▶ **Excerpts from a dataset**:
--- START ---

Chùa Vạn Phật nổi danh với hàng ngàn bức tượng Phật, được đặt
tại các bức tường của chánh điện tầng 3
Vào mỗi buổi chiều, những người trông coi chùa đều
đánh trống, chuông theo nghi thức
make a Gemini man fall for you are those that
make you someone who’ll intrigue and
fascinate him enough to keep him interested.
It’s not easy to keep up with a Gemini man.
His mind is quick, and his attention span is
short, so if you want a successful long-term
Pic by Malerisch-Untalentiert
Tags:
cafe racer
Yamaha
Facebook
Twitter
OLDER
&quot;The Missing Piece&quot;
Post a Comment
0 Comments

--- END ---
--- START ---

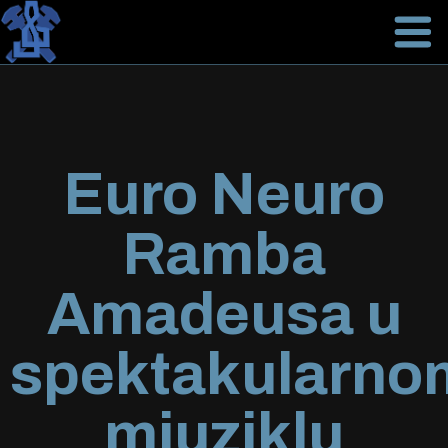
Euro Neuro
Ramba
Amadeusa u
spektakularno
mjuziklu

--- END ---

▶ **Task to complete**:
Show every line above in which the word "make" occurs.

▶ **Written response**:
make a Gemini man fall for you are those that
make you someone who’ll intrigue and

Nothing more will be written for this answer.